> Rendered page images
──────────────────────────────

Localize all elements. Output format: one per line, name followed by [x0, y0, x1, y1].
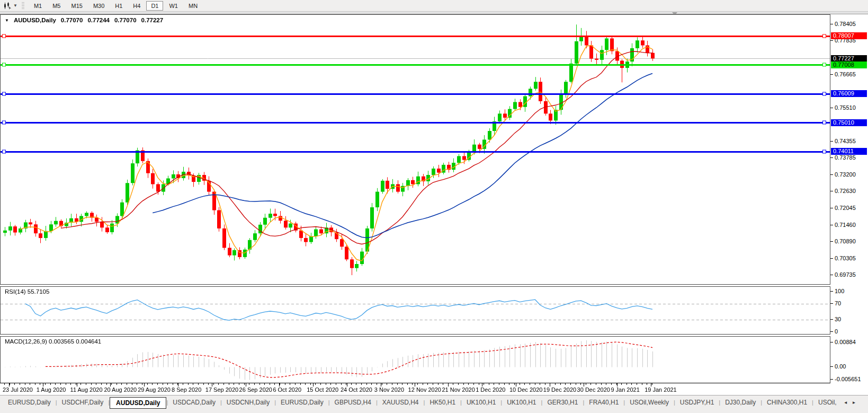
price-axis-tick: 0.69735	[835, 271, 856, 278]
chart-symbol-label: AUDUSD,Daily	[14, 17, 56, 23]
rsi-indicator-panel: RSI(14) 55.7105	[0, 286, 830, 335]
timeframe-button-d1[interactable]: D1	[146, 1, 163, 11]
chart-tab-fra40-h1[interactable]: FRA40,H1	[584, 397, 623, 408]
macd-label: MACD(12,26,9) 0.003565 0.004641	[5, 338, 101, 345]
timeframe-button-h1[interactable]: H1	[110, 1, 127, 11]
chart-tab-usoil-weekly[interactable]: USOil,Weekly	[625, 397, 674, 408]
date-label: 30 Dec 2020	[577, 386, 610, 393]
date-label: 12 Nov 2020	[408, 386, 441, 393]
date-label: 21 Nov 2020	[442, 386, 475, 393]
price-axis-tick: 0.72045	[835, 205, 856, 211]
date-label: 20 Aug 2020	[104, 386, 137, 393]
support-line-label: 0.74011	[831, 148, 867, 155]
chart-tab-eurusd-daily[interactable]: EURUSD,Daily	[276, 397, 328, 408]
date-label: 1 Aug 2020	[37, 386, 66, 393]
chart-tab-xauusd-h4[interactable]: XAUUSD,H4	[378, 397, 424, 408]
price-axis-tick: 0.73200	[835, 171, 856, 178]
support-line-label: 0.77008	[831, 61, 867, 68]
chart-tab-gbpusd-h4[interactable]: GBPUSD,H4	[330, 397, 376, 408]
chart-tab-usdcnh-daily[interactable]: USDCNH,Daily	[222, 397, 274, 408]
timeframe-button-m30[interactable]: M30	[88, 1, 109, 11]
rsi-label: RSI(14) 55.7105	[5, 288, 49, 295]
trading-terminal-window: ▼ M1M5M15M30H1H4D1W1MN ▼ AUDUSD,Daily 0.…	[0, 0, 868, 413]
price-axis-tick: 0.70890	[835, 238, 856, 244]
tabs-scroll-left-icon[interactable]: ◄	[842, 397, 850, 405]
timeframe-button-w1[interactable]: W1	[164, 1, 183, 11]
chart-tab-eurusd-daily[interactable]: EURUSD,Daily	[3, 397, 56, 408]
date-label: 17 Sep 2020	[205, 386, 238, 393]
price-axis-tick: 0.71460	[835, 222, 856, 228]
main-chart-panel: ▼ AUDUSD,Daily 0.77070 0.77244 0.77070 0…	[0, 14, 830, 285]
price-chart-canvas[interactable]	[1, 15, 830, 284]
date-label: 19 Dec 2020	[543, 386, 576, 393]
date-label: 29 Aug 2020	[138, 386, 171, 393]
timeframe-button-m1[interactable]: M1	[29, 1, 47, 11]
ohlc-low: 0.77070	[114, 17, 137, 23]
timeframe-toolbar: ▼ M1M5M15M30H1H4D1W1MN	[0, 0, 868, 12]
date-label: 8 Sep 2020	[172, 386, 201, 393]
support-line-label: 0.76009	[831, 90, 867, 97]
chart-tab-hk50-h1[interactable]: HK50,H1	[425, 397, 460, 408]
chart-tab-usdchf-daily[interactable]: USDCHF,Daily	[57, 397, 109, 408]
chart-tab-uk100-h1[interactable]: UK100,H1	[462, 397, 500, 408]
date-label: 10 Dec 2020	[509, 386, 542, 393]
date-label: 23 Jul 2020	[3, 386, 33, 393]
chart-tab-china300-h1[interactable]: CHINA300,H1	[762, 397, 812, 408]
price-axis-tick: 0.75510	[835, 104, 856, 111]
rsi-axis-tick: 100	[835, 288, 844, 294]
chart-tool-caret-icon[interactable]: ▼	[13, 3, 17, 8]
chart-tab-dj30-daily[interactable]: DJ30,Daily	[720, 397, 760, 408]
timeframe-button-h4[interactable]: H4	[128, 1, 145, 11]
resistance-line-label: 0.78007	[831, 32, 867, 39]
chart-tab-audusd-daily[interactable]: AUDUSD,Daily	[110, 397, 166, 409]
rsi-axis-tick: 30	[835, 316, 841, 322]
date-label: 6 Oct 2020	[273, 386, 301, 393]
ohlc-high: 0.77244	[87, 17, 110, 23]
symbol-caret-icon[interactable]: ▼	[5, 18, 9, 23]
timeframe-button-m15[interactable]: M15	[66, 1, 87, 11]
macd-axis-tick: -0.005651	[835, 376, 861, 382]
date-label: 1 Dec 2020	[476, 386, 505, 393]
date-label: 3 Nov 2020	[374, 386, 404, 393]
timeframe-button-mn[interactable]: MN	[184, 1, 202, 11]
rsi-axis-tick: 70	[835, 300, 841, 306]
toolbar-grip-handle[interactable]	[22, 2, 24, 10]
tabs-scroll-right-icon[interactable]: ►	[850, 397, 858, 405]
date-label: 9 Jan 2021	[611, 386, 639, 393]
chart-cursor-icon[interactable]	[3, 2, 12, 10]
price-axis-tick: 0.74355	[835, 138, 856, 144]
macd-indicator-panel: MACD(12,26,9) 0.003565 0.004641	[0, 336, 830, 383]
price-axis-tick: 0.78405	[835, 21, 856, 27]
time-axis: 23 Jul 20201 Aug 202011 Aug 202020 Aug 2…	[0, 383, 830, 395]
rsi-canvas[interactable]	[1, 287, 830, 334]
date-label: 11 Aug 2020	[70, 386, 103, 393]
support-line-label: 0.75010	[831, 119, 867, 126]
price-axis-tick: 0.73785	[835, 154, 856, 161]
chart-tab-usdcad-daily[interactable]: USDCAD,Daily	[168, 397, 220, 408]
date-label: 26 Sep 2020	[239, 386, 272, 393]
price-axis-tick: 0.70305	[835, 255, 856, 261]
price-axis-tick: 0.76665	[835, 71, 856, 77]
chart-tab-uk100-h1[interactable]: UK100,H1	[502, 397, 541, 408]
chart-tab-usoil-[interactable]: USOil,	[813, 397, 842, 408]
date-label: 19 Jan 2021	[645, 386, 677, 393]
ohlc-open: 0.77070	[61, 17, 83, 23]
date-label: 15 Oct 2020	[307, 386, 338, 393]
chart-tab-usdjpy-h1[interactable]: USDJPY,H1	[675, 397, 719, 408]
timeframe-button-m5[interactable]: M5	[48, 1, 65, 11]
rsi-axis-tick: 0	[835, 328, 838, 335]
macd-axis-tick: 0.00	[835, 363, 846, 370]
chart-title: ▼ AUDUSD,Daily 0.77070 0.77244 0.77070 0…	[5, 17, 163, 23]
chart-tabs-bar: EURUSD,Daily|USDCHF,Daily|AUDUSD,Daily|U…	[0, 395, 868, 413]
macd-canvas[interactable]	[1, 337, 830, 383]
price-axis-tick: 0.72630	[835, 188, 856, 194]
ohlc-close: 0.77227	[141, 17, 164, 23]
date-label: 24 Oct 2020	[341, 386, 372, 393]
macd-axis-tick: 0.00884	[835, 339, 856, 345]
chart-tab-ger30-h1[interactable]: GER30,H1	[542, 397, 583, 408]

──────────────────────────────

> WHAT THE TASK REQUIRES
From the first line to the last, retype the data above exactly, but not its images.

> RESPONSE TO THE TASK
Localize all elements. Output format: one per line, name followed by [x0, y0, x1, y1].
price-axis-tick: 0.69735	[835, 271, 856, 278]
chart-symbol-label: AUDUSD,Daily	[14, 17, 56, 23]
rsi-indicator-panel: RSI(14) 55.7105	[0, 286, 830, 335]
timeframe-button-d1[interactable]: D1	[146, 1, 163, 11]
chart-tab-fra40-h1[interactable]: FRA40,H1	[584, 397, 623, 408]
macd-label: MACD(12,26,9) 0.003565 0.004641	[5, 338, 101, 345]
timeframe-button-h1[interactable]: H1	[110, 1, 127, 11]
chart-tab-usoil-weekly[interactable]: USOil,Weekly	[625, 397, 674, 408]
date-label: 30 Dec 2020	[577, 386, 610, 393]
date-label: 12 Nov 2020	[408, 386, 441, 393]
date-label: 21 Nov 2020	[442, 386, 475, 393]
price-axis-tick: 0.72045	[835, 205, 856, 211]
date-label: 20 Aug 2020	[104, 386, 137, 393]
support-line-label: 0.74011	[831, 148, 867, 155]
chart-tab-eurusd-daily[interactable]: EURUSD,Daily	[276, 397, 328, 408]
date-label: 1 Aug 2020	[37, 386, 66, 393]
chart-tab-xauusd-h4[interactable]: XAUUSD,H4	[378, 397, 424, 408]
price-axis-tick: 0.73200	[835, 171, 856, 178]
support-line-label: 0.77008	[831, 61, 867, 68]
chart-tab-gbpusd-h4[interactable]: GBPUSD,H4	[330, 397, 376, 408]
chart-tab-usdcnh-daily[interactable]: USDCNH,Daily	[222, 397, 274, 408]
timeframe-button-m30[interactable]: M30	[88, 1, 109, 11]
rsi-label: RSI(14) 55.7105	[5, 288, 49, 295]
trading-terminal-window: ▼ M1M5M15M30H1H4D1W1MN ▼ AUDUSD,Daily 0.…	[0, 0, 868, 413]
price-axis-tick: 0.70890	[835, 238, 856, 244]
tabs-scroll-left-icon[interactable]: ◄	[842, 397, 850, 405]
timeframe-button-w1[interactable]: W1	[164, 1, 183, 11]
chart-tab-eurusd-daily[interactable]: EURUSD,Daily	[3, 397, 56, 408]
date-label: 17 Sep 2020	[205, 386, 238, 393]
price-axis-tick: 0.71460	[835, 222, 856, 228]
main-chart-panel: ▼ AUDUSD,Daily 0.77070 0.77244 0.77070 0…	[0, 14, 830, 285]
price-chart-canvas[interactable]	[1, 15, 830, 284]
date-label: 19 Dec 2020	[543, 386, 576, 393]
date-label: 29 Aug 2020	[138, 386, 171, 393]
timeframe-button-m1[interactable]: M1	[29, 1, 47, 11]
ohlc-low: 0.77070	[114, 17, 137, 23]
timeframe-toolbar: ▼ M1M5M15M30H1H4D1W1MN	[0, 0, 868, 12]
date-label: 8 Sep 2020	[172, 386, 201, 393]
support-line-label: 0.76009	[831, 90, 867, 97]
chart-tab-hk50-h1[interactable]: HK50,H1	[425, 397, 460, 408]
chart-tab-usdchf-daily[interactable]: USDCHF,Daily	[57, 397, 109, 408]
chart-tab-uk100-h1[interactable]: UK100,H1	[462, 397, 500, 408]
date-label: 10 Dec 2020	[509, 386, 542, 393]
date-label: 23 Jul 2020	[3, 386, 33, 393]
chart-tab-china300-h1[interactable]: CHINA300,H1	[762, 397, 812, 408]
price-axis-tick: 0.75510	[835, 104, 856, 111]
rsi-axis-tick: 100	[835, 288, 844, 294]
chart-tool-caret-icon[interactable]: ▼	[13, 3, 17, 8]
chart-tab-dj30-daily[interactable]: DJ30,Daily	[720, 397, 760, 408]
timeframe-button-h4[interactable]: H4	[128, 1, 145, 11]
resistance-line-label: 0.78007	[831, 32, 867, 39]
chart-tab-audusd-daily[interactable]: AUDUSD,Daily	[110, 397, 166, 409]
rsi-axis-tick: 30	[835, 316, 841, 322]
date-label: 6 Oct 2020	[273, 386, 301, 393]
ohlc-high: 0.77244	[87, 17, 110, 23]
symbol-caret-icon[interactable]: ▼	[5, 18, 9, 23]
timeframe-button-m15[interactable]: M15	[66, 1, 87, 11]
macd-axis-tick: -0.005651	[835, 376, 861, 382]
date-label: 1 Dec 2020	[476, 386, 505, 393]
date-label: 3 Nov 2020	[374, 386, 404, 393]
timeframe-button-mn[interactable]: MN	[184, 1, 202, 11]
rsi-axis-tick: 70	[835, 300, 841, 306]
toolbar-grip-handle[interactable]	[22, 2, 24, 10]
tabs-scroll-right-icon[interactable]: ►	[850, 397, 858, 405]
date-label: 9 Jan 2021	[611, 386, 639, 393]
chart-cursor-icon[interactable]	[3, 2, 12, 10]
price-axis-tick: 0.74355	[835, 138, 856, 144]
macd-indicator-panel: MACD(12,26,9) 0.003565 0.004641	[0, 336, 830, 383]
price-axis-tick: 0.78405	[835, 21, 856, 27]
time-axis: 23 Jul 20201 Aug 202011 Aug 202020 Aug 2…	[0, 383, 830, 395]
rsi-canvas[interactable]	[1, 287, 830, 334]
date-label: 11 Aug 2020	[70, 386, 103, 393]
support-line-label: 0.75010	[831, 119, 867, 126]
price-axis-tick: 0.73785	[835, 154, 856, 161]
chart-tab-usdcad-daily[interactable]: USDCAD,Daily	[168, 397, 220, 408]
date-label: 26 Sep 2020	[239, 386, 272, 393]
price-axis-tick: 0.70305	[835, 255, 856, 261]
price-axis-tick: 0.76665	[835, 71, 856, 77]
chart-tab-uk100-h1[interactable]: UK100,H1	[502, 397, 541, 408]
chart-tab-usoil-[interactable]: USOil,	[813, 397, 842, 408]
date-label: 19 Jan 2021	[645, 386, 677, 393]
ohlc-open: 0.77070	[61, 17, 83, 23]
date-label: 15 Oct 2020	[307, 386, 338, 393]
chart-tab-usdjpy-h1[interactable]: USDJPY,H1	[675, 397, 719, 408]
timeframe-button-m5[interactable]: M5	[48, 1, 65, 11]
rsi-axis-tick: 0	[835, 328, 838, 335]
macd-axis-tick: 0.00	[835, 363, 846, 370]
chart-title: ▼ AUDUSD,Daily 0.77070 0.77244 0.77070 0…	[5, 17, 163, 23]
chart-tabs-bar: EURUSD,Daily|USDCHF,Daily|AUDUSD,Daily|U…	[0, 395, 868, 413]
macd-canvas[interactable]	[1, 337, 830, 383]
price-axis-tick: 0.72630	[835, 188, 856, 194]
ohlc-close: 0.77227	[141, 17, 164, 23]
date-label: 24 Oct 2020	[341, 386, 372, 393]
macd-axis-tick: 0.00884	[835, 339, 856, 345]
chart-tab-ger30-h1[interactable]: GER30,H1	[542, 397, 583, 408]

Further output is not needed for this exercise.